Murdo, and his father Tom, is mourning the death of his mother. The visit to his father’s Uncle John and Aunt Maureen is supposed to help them come to terms with their grief. The only other thing that you have to know is that Murdo is a talented musician and, on the bus journey to Uncle John, he has a chance encounter with a family of Zydeco musicians who take a liking to him. The story is about what happens as a result of this, how the relationship develops between Murdo and Tom. Any further comment will spoil the story, and that would be a shame. It is an amazing story told with a mesmerising skill.
“Dirt Road”has a poetic quality. Each sentence is written with a rhythm that captivates. It is possibly a Zydeco rhythm, but I do not know enough about the musical genre to be certain of that. You can almost hear the accordeon playing the tune, as you read each sentence. It is a very extraordinary skill, a very special ability that can achieve such an effect. And no, I have not misspelt accordion. Kelman spells it accordeon throughout the book. There is a reason for that, based in the origins of Zydeco music, but you will have to read the book to find out what it is.

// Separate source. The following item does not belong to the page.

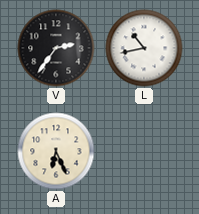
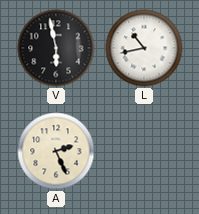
V: 2:36 -> 5:58
A: 6:26 -> 2:26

Each sentence also catches Murdo’s voice, and he is a very personable young man, understandably confused by the death of his mother, and the death of his older sister when she was 12. It is the voice of someone trying to understand the world. It is this voice that makes the book extraordinary, that captivated me as a reader and which, I think, will have the same effect on others.
This is truly a book that I did not want to put down. And I did not do so until I had finished the story.